Menyadari bahwa lingkungan sekitar memiliki pengaruh dan kontribusi
yang besar dalam pembentukan karakter anak, baik itu dalam semangat belajar,
pembentukan jiwa sosial dan budaya anak, maka pemilihan lokasi tempat tinggal
menjadi pertimbangan pokok dalam orang tua bertempat tinggal. Misalnya
seandainya memiliki pilihan dan kemampuan tidak ada orang tua yang mau tinggal
dan berdomisili di sekitar lokalisasi, atau lokasi pendidikan (sekolah) juga tidak ada
niai positif jika berada di sekitar loklisasi. Itu artinya lingkungan sekitar mewarnai
jiwa dan perilaku anak di kehidupan di maswa depan. Sebab apa yang dilihat dan
dirasa pada masa kanak-kanak akan erbawa di kehidupan selanjutnya. Inilah model
pendidikan yang ditawarkan oleh lingkungan sekitar kepada siapa saja. Siapapun dia
akan secara langsung ataupun tidak langsung akan dibimbing, dipandu dan
mengalami pembelajaran dalam mengenal dunia manusia melalui interaksi sosial. Ini
berarti masyarakat sangat berperan penting dalam pengembangan pendidikan seorang
anak.
Setiap manusia adalah bagian dalam masyarakat, oleh karena itu dalam hal
masyarakat sebagai komunitas pembelajaran, tidak selayaknya manusia sebagai objek
pembelajaran ataupun pendidikan. Sebab jika demikian maka manusia dianggapnya
sebagai benda kosong yang harus diisi dan dibentuk sesuka pembentuknya. Hal
demikian sebagaimana dikatakan oleh ahli pendidikan Erich Fromm dalam bukunya
yang berjudul The Hearth of Man (1966) yang ditulis oleh Siti Murtiningsih dalam
bukunya Pendidikan Alat Perlawanan (2004: 73), yaitu pendidikan yang memandang
orang hanya sebagai objek adalah pendidikan yang hanya akan menghasilkan sifat
manusia yang disebut necrophily (cinta benda mati), dan tidak menumbuhkan sifat
biophily (cinta kehidupan). Selanjutnya Fromm juga menjelaskan bahwa orang yang
dihinggapi sifat necrophily hanya cinta kepada segala sesuatu yang bersifat mekanis
dan bukan segala sesuatu yang bersifat tumbuh. Padahal sudah diketahui bersama
bahwa kehidupan adalah dinamis tumbuh terus dan berkembang (bergeser dan
berubah). Padahal banyak hal yang bisa dipelajari dalam lingkungan sekitar atau
masyarakat.
Manusia sebagai makhluk hidup yang berakal dan juga memiliki rasa dan
emosi/nafsu amat sangat tidak sesuai kalau kita hanya dianggap benda kosong yang
harus didoktrin. Namun sebaliknya, kita sebagai manusia dan bagian dari kehidupan
masyarakat harus dapat memberikan sesuatu, berkontribusi apa yang kita miliki
denngan segala kemampuan yang ada baik kemampuan materi, ilmu pengetahuan,
ketrampilan atau apapun yang dapat disumbnagkan ditengah pergaulan yang global.

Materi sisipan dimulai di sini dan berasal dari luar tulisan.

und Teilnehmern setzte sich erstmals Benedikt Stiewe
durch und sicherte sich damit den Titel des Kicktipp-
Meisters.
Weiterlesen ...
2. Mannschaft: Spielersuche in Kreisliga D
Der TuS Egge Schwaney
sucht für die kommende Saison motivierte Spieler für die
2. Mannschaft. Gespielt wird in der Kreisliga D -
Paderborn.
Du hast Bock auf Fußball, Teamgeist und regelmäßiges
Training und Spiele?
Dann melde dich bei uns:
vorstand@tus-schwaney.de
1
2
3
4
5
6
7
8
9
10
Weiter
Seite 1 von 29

Banyak hal yang bisa kita pelajari dari lingkungan masyarakat, dimanapun
kita berada. Banyak hal yang bisa kita pelajari dan terjadi proses pembelajaran di
tengah masyarakat pedesaan. Kita biswa belajar nilai-nilai kegotongroyongan, sikap
sederhana atau bersahaja mereka, nilai-nilai sosial, nilai-nilai kebersamaan, suka
menolong yang hal tersebut mungkin tidak kita jumpai di kehidupan kota yang serba
modern atau masyarakat industri. Namun kita bisa belajar dan mengikuti etos kerja
mereka yang tidak kenal lelah dalam bekerja dan berusaha.
Dalam lingkungan masyarakat yang tediri dari lingkungan fisik, sosial,
ekonomi dan budaya, atau dengan kata lain lingkungan masyarakat terkandung
berbagai materi ilmu pengetahuan mulai dari dalam bumi (inti bumi), lingkungan
batuan, lingkungan perairan, apa yang ada di permukaan bumi sampai dengan pada
lingkungan atmosfir. Berdasarkan sudut pandang geografi lingkungan terdiri dari

5
lingkungan lithosfir (lingkungan batuan), hidrosfir (lingkungan perairan), atmosfir
(lingkungan udara atau lapisan udara) dan biosfir (lingkungan kehidupan). Di setiap
lingkungan tersebut banyak hal sampai dengan tak terbatas yang dapat dipelajari,
disumbangkan, dikerjakan, dan diberdayakan untuk kepentingan manusia.
Melalui lingkungan fisik banyak hal yang bisa dipelajari, misalnya kita bisa
mempelajari bidang pertanian, tanah, batuan, kristal, hidrologi, iklim, cuaca, awan,
vulkanologi, geografi, bencana banjir, gempa bumi. Pengetahuan tentang batuan atau
lithosfir, minyak tanah, aspal, timah dan lain sebagainya mengundang mansuai untuk
mempelajari dan menguasai pertambangan, dan dengan datang dan melihat langsung
dengan melakukan pengamatan kepada lokasi pertambangan tersebut siswa memiliki
pengetauan yang lengkap dan sempurna serta lebih bisa teresap yang al tersebut tidak
dijumpai jika siswa hanya belajar di dalam kelas.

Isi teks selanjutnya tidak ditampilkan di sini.